Your task — For this exercise, repeat the whole listing below exactly. Leave the pictures out.

Given records —

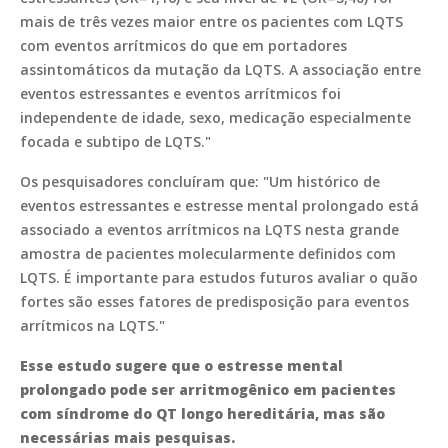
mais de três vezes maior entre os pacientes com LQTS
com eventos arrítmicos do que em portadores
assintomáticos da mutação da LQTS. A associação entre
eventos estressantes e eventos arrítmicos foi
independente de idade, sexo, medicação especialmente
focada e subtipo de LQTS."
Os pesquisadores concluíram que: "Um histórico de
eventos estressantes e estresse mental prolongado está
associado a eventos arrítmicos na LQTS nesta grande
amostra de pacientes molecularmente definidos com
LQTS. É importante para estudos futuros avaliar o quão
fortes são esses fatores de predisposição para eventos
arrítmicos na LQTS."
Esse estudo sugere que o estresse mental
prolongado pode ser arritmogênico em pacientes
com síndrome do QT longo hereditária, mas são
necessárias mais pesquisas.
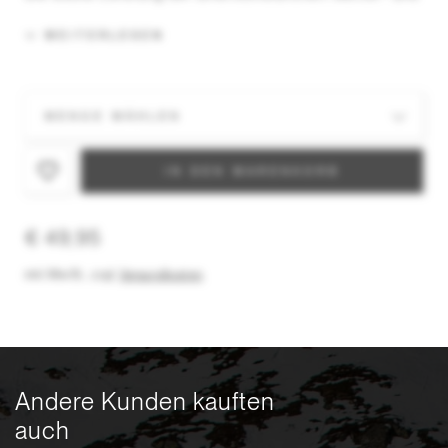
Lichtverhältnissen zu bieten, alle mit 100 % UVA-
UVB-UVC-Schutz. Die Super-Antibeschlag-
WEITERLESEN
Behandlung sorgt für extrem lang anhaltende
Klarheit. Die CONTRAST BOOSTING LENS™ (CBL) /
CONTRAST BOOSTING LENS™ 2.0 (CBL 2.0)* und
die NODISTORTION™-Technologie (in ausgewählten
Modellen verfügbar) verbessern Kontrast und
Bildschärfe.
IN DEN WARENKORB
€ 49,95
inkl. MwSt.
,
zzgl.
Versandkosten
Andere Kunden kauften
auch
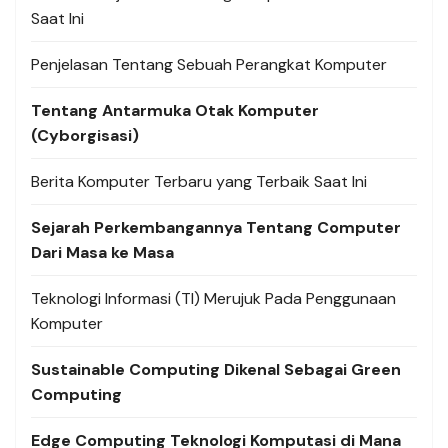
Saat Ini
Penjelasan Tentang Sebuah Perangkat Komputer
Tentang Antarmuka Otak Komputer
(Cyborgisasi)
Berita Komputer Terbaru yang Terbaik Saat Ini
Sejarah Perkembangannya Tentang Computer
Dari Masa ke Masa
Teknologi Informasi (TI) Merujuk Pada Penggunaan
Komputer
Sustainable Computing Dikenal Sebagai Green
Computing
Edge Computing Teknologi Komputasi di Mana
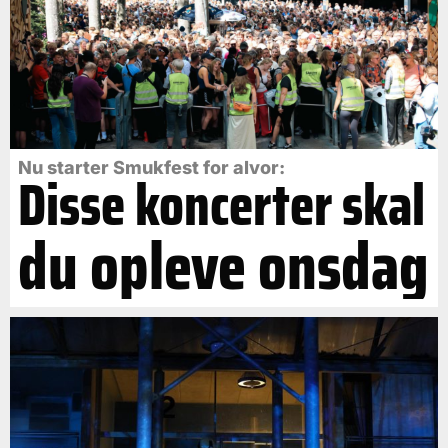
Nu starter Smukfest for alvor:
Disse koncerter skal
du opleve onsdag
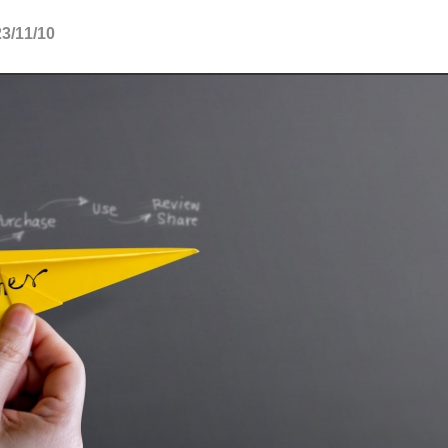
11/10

Output for this task —
mais de três vezes maior entre os pacientes com LQTS
com eventos arrítmicos do que em portadores
assintomáticos da mutação da LQTS. A associação entre
eventos estressantes e eventos arrítmicos foi
independente de idade, sexo, medicação especialmente
focada e subtipo de LQTS."
Os pesquisadores concluíram que: "Um histórico de
eventos estressantes e estresse mental prolongado está
associado a eventos arrítmicos na LQTS nesta grande
amostra de pacientes molecularmente definidos com
LQTS. É importante para estudos futuros avaliar o quão
fortes são esses fatores de predisposição para eventos
arrítmicos na LQTS."
Esse estudo sugere que o estresse mental
prolongado pode ser arritmogênico em pacientes
com síndrome do QT longo hereditária, mas são
necessárias mais pesquisas.
Lichtverhältnissen zu bieten, alle mit 100 % UVA-
UVB-UVC-Schutz. Die Super-Antibeschlag-
WEITERLESEN
Behandlung sorgt für extrem lang anhaltende
Klarheit. Die CONTRAST BOOSTING LENS™ (CBL) /
CONTRAST BOOSTING LENS™ 2.0 (CBL 2.0)* und
die NODISTORTION™-Technologie (in ausgewählten
Modellen verfügbar) verbessern Kontrast und
Bildschärfe.
IN DEN WARENKORB
€ 49,95
inkl. MwSt.
,
zzgl.
Versandkosten
Andere Kunden kauften
auch
Saat Ini
Penjelasan Tentang Sebuah Perangkat Komputer
Tentang Antarmuka Otak Komputer
(Cyborgisasi)
Berita Komputer Terbaru yang Terbaik Saat Ini
Sejarah Perkembangannya Tentang Computer
Dari Masa ke Masa
Teknologi Informasi (TI) Merujuk Pada Penggunaan
Komputer
Sustainable Computing Dikenal Sebagai Green
Computing
Edge Computing Teknologi Komputasi di Mana
Nu starter Smukfest for alvor:
Disse koncerter skal
du opleve onsdag
11/10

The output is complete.